WORK ORDER: Copy, without any change, the lines from the one that holds "8(800)707-67-31" through the final line of the material below.

+ + +

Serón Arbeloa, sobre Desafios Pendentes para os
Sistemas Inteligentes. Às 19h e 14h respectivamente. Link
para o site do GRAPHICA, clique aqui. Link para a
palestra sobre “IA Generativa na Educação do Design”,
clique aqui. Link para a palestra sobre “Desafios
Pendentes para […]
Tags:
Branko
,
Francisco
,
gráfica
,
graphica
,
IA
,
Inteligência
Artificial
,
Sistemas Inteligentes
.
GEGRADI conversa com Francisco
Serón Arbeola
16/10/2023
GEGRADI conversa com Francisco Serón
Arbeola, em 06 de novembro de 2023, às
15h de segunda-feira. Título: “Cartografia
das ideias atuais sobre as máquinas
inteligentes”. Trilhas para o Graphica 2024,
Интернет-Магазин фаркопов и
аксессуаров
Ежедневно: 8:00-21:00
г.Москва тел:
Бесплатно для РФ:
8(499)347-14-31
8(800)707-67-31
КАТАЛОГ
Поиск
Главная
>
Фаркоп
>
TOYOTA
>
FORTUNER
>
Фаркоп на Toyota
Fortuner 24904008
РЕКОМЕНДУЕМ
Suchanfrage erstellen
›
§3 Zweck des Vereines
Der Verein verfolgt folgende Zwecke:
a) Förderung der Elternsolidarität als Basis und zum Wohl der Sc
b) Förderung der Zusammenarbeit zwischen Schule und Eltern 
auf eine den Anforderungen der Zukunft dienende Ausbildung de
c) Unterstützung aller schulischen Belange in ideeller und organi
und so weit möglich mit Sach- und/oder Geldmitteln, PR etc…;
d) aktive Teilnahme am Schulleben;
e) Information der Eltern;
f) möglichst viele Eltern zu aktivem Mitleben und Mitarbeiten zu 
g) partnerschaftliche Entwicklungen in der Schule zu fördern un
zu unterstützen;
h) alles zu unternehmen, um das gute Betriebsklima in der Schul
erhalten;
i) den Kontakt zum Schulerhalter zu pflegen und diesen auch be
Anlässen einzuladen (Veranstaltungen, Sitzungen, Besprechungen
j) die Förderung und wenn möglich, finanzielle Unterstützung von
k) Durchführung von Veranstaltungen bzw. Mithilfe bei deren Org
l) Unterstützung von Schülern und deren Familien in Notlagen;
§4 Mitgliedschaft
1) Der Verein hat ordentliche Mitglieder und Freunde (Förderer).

+ + +

ANSWER SECTION:
8(800)707-67-31
КАТАЛОГ
Поиск
Главная
>
Фаркоп
>
TOYOTA
>
FORTUNER
>
Фаркоп на Toyota
Fortuner 24904008
РЕКОМЕНДУЕМ
Suchanfrage erstellen
›
§3 Zweck des Vereines
Der Verein verfolgt folgende Zwecke:
a) Förderung der Elternsolidarität als Basis und zum Wohl der Sc
b) Förderung der Zusammenarbeit zwischen Schule und Eltern 
auf eine den Anforderungen der Zukunft dienende Ausbildung de
c) Unterstützung aller schulischen Belange in ideeller und organi
und so weit möglich mit Sach- und/oder Geldmitteln, PR etc…;
d) aktive Teilnahme am Schulleben;
e) Information der Eltern;
f) möglichst viele Eltern zu aktivem Mitleben und Mitarbeiten zu 
g) partnerschaftliche Entwicklungen in der Schule zu fördern un
zu unterstützen;
h) alles zu unternehmen, um das gute Betriebsklima in der Schul
erhalten;
i) den Kontakt zum Schulerhalter zu pflegen und diesen auch be
Anlässen einzuladen (Veranstaltungen, Sitzungen, Besprechungen
j) die Förderung und wenn möglich, finanzielle Unterstützung von
k) Durchführung von Veranstaltungen bzw. Mithilfe bei deren Org
l) Unterstützung von Schülern und deren Familien in Notlagen;
§4 Mitgliedschaft
1) Der Verein hat ordentliche Mitglieder und Freunde (Förderer).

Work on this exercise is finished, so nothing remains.